The records below are to be reproduced exactly, and no picture should appear in the copy.

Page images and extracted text
§

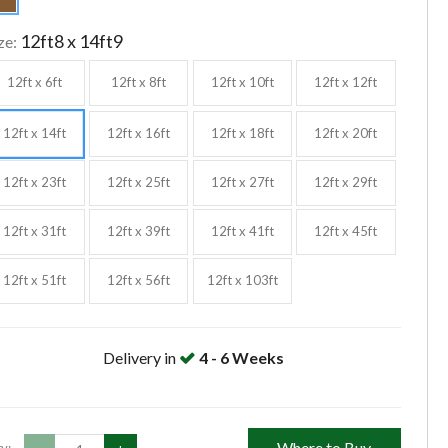
12ft8 x 14ft9
ze:
12ft x 6ft
12ft x 8ft
12ft x 10ft
12ft x 12ft
12ft x 14ft
12ft x 16ft
12ft x 18ft
12ft x 20ft
12ft x 23ft
12ft x 25ft
12ft x 27ft
12ft x 29ft
12ft x 31ft
12ft x 39ft
12ft x 41ft
12ft x 45ft
12ft x 51ft
12ft x 56ft
12ft x 103ft
Delivery in
4 - 6 Weeks
Where to Buy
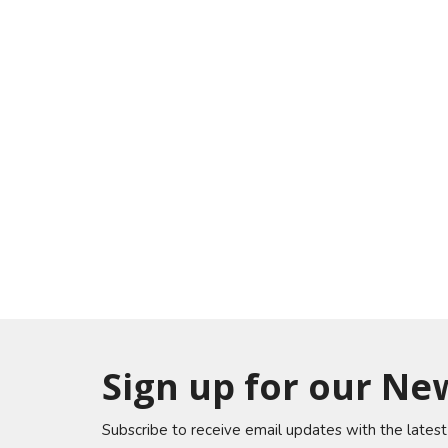
Sign up for our Ne
Subscribe to receive email updates with the lates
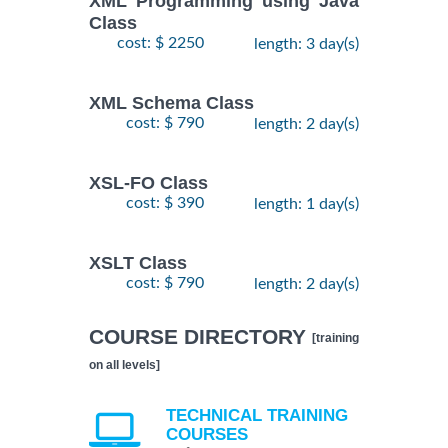
XML Programming using Java
Class
cost: $ 2250
length: 3 day(s)
XML Schema Class
cost: $ 790
length: 2 day(s)
XSL-FO Class
cost: $ 390
length: 1 day(s)
XSLT Class
cost: $ 790
length: 2 day(s)
COURSE DIRECTORY
[training
on all levels]
TECHNICAL TRAINING
COURSES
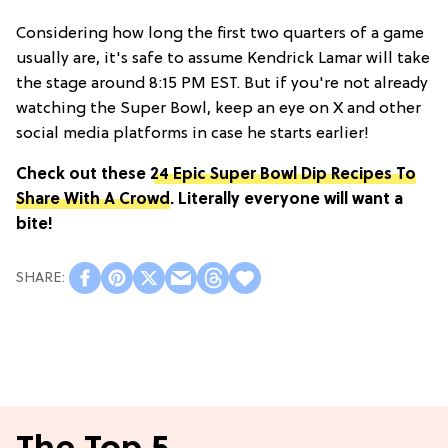
Considering how long the first two quarters of a game
usually are, it's safe to assume Kendrick Lamar will take
the stage around 8:15 PM EST. But if you're not already
watching the Super Bowl, keep an eye on X and other
social media platforms in case he starts earlier!
Check out these
24 Epic Super Bowl Dip Recipes To
Share With A Crowd
. Literally everyone will want a
bite!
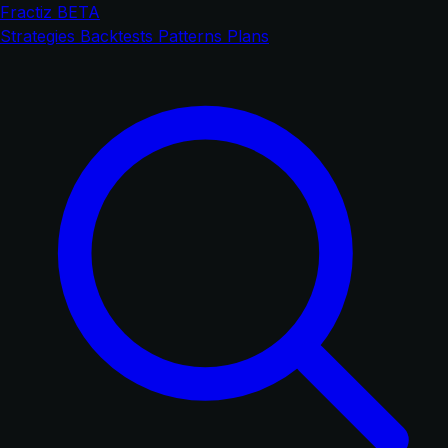
Fractiz
BETA
Strategies
Backtests
Patterns
Plans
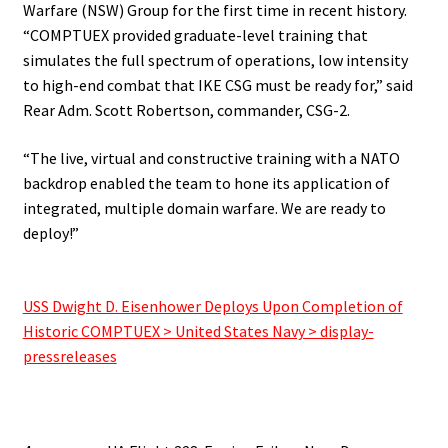
Warfare (NSW) Group for the first time in recent history.
“COMPTUEX provided graduate-level training that
simulates the full spectrum of operations, low intensity
to high-end combat that IKE CSG must be ready for,” said
Rear Adm. Scott Robertson, commander, CSG-2.
“The live, virtual and constructive training with a NATO
backdrop enabled the team to hone its application of
integrated, multiple domain warfare. We are ready to
deploy!”
.
USS Dwight D. Eisenhower Deploys Upon Completion of
Historic COMPTUEX > United States Navy > display-
pressreleases
.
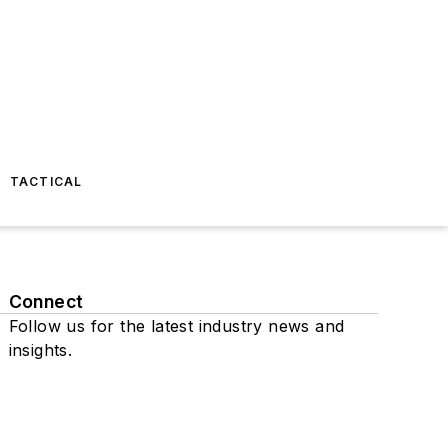
TACTICAL
Connect
Follow us for the latest industry news and
insights.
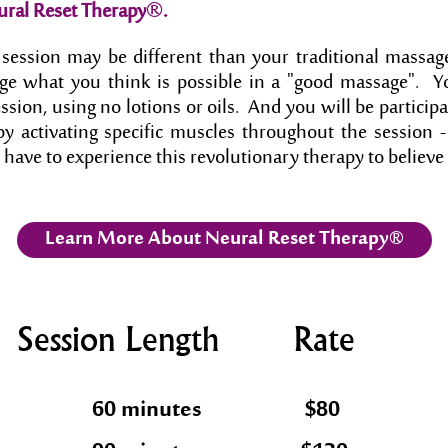
®
ural Reset Therapy
.
session may be different than your traditional massage
nge what you think is possible in a "good massage". Yo
ession, using no lotions or oils. And you will be partici
y activating specific muscles throughout the session - 
 have to experience this revolutionary therapy to believe 
Learn More About Neural Reset Therapy®
Session Length
Rate
60 minutes
$80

§

Your solution:
12ft8 x 14ft9
ze:
12ft x 6ft
12ft x 8ft
12ft x 10ft
12ft x 12ft
12ft x 14ft
12ft x 16ft
12ft x 18ft
12ft x 20ft
12ft x 23ft
12ft x 25ft
12ft x 27ft
12ft x 29ft
12ft x 31ft
12ft x 39ft
12ft x 41ft
12ft x 45ft
12ft x 51ft
12ft x 56ft
12ft x 103ft
Delivery in
4 - 6 Weeks
Where to Buy
Sign up for our Ne
Subscribe to receive email updates with the lates
XML Programming using Java
Class
cost: $ 2250
length: 3 day(s)
XML Schema Class
cost: $ 790
length: 2 day(s)
XSL-FO Class
cost: $ 390
length: 1 day(s)
XSLT Class
cost: $ 790
length: 2 day(s)
COURSE DIRECTORY
[training
on all levels]
TECHNICAL TRAINING
COURSES
Considering how long the first two quarters of a game
usually are, it's safe to assume Kendrick Lamar will take
the stage around 8:15 PM EST. But if you're not already
watching the Super Bowl, keep an eye on X and other
social media platforms in case he starts earlier!
Check out these
24 Epic Super Bowl Dip Recipes To
Share With A Crowd
. Literally everyone will want a
bite!
Fractiz
BETA
Strategies
Backtests
Patterns
Plans
Warfare (NSW) Group for the first time in recent history.
“COMPTUEX provided graduate-level training that
simulates the full spectrum of operations, low intensity
to high-end combat that IKE CSG must be ready for,” said
Rear Adm. Scott Robertson, commander, CSG-2.
“The live, virtual and constructive training with a NATO
backdrop enabled the team to hone its application of
integrated, multiple domain warfare. We are ready to
deploy!”
.
USS Dwight D. Eisenhower Deploys Upon Completion of
Historic COMPTUEX > United States Navy > display-
pressreleases
.
TACTICAL
Connect
Follow us for the latest industry news and
insights.
®
ural Reset Therapy
.
session may be different than your traditional massage
nge what you think is possible in a "good massage". Yo
ession, using no lotions or oils. And you will be partici
y activating specific muscles throughout the session - 
 have to experience this revolutionary therapy to believe 
Learn More About Neural Reset Therapy®
Session Length
Rate
60 minutes
$80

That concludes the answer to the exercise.